Protesters praised efforts by France, Germany, Russia and China to stop the possible attack, and urged the United Nations Security Council to prevent military action against Iraq.
They used sticks to beat burning effigies of US President George W. Bush and British Prime Minister Tony Blair.
“The international community should take collective measures to rid the world of America’s anti-humanity policies,” said Mahmoodul Hassan Ashraf, a local leader of the hard-line Jamiat Ulema-e-Islam (JUI) party.
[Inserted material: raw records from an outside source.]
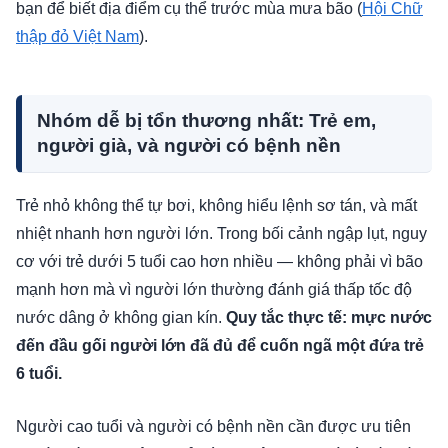
bạn để biết địa điểm cụ thể trước mùa mưa bão (
Hội Chữ
thập đỏ Việt Nam
).
Nhóm dễ bị tổn thương nhất: Trẻ em,
người già, và người có bệnh nền
Trẻ nhỏ không thể tự bơi, không hiểu lệnh sơ tán, và mất
nhiệt nhanh hơn người lớn. Trong bối cảnh ngập lụt, nguy
cơ với trẻ dưới 5 tuổi cao hơn nhiều — không phải vì bão
mạnh hơn mà vì người lớn thường đánh giá thấp tốc độ
nước dâng ở không gian kín.
Quy tắc thực tế: mực nước
đến đầu gối người lớn đã đủ để cuốn ngã một đứa trẻ
6 tuổi.
Người cao tuổi và người có bệnh nền cần được ưu tiên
The procession was led by the JUI, which campaigned fervently against the US-led bombardment of Afghanistan in late 2001 which sought to crush the Taleban regime and their Al-Qaeda terror network allies.
Pakistan is unlikely to use its rotating position on the 15-member Security Council to back any second resolution authorizing war. Prime Minister Zafarullah Jamali has said it would be “very difficult” for his government to support military action against Iraq. In a televised speech on Tuesday he called on the UN to give Iraq more time to disarm.
Also in Muzaffarabad, a key Kashmiri group yesterday condemned the deadly bus blast in the Indian-controlled zone of the disputed region, and blamed Indian agencies for the “cowardly act.”
At least four people were killed and around two dozens injured when a bomb ripped through a bus in southern Indian Kashmir. The blast occurred late morning in a parked bus at the central terminus in the town of Rajouri.
“Let it be clear that attacks on the unarmed civilians or bomb blasts in buses and markets is not the work of the Mujahedeen,” Salim Hashmi, spokesman for the Hizbul Mujahedeen group, told AFP.
Hizb said it did not believe in attacking civilians. “This is a cowardly act and we strongly condemn it,” Hashmi said.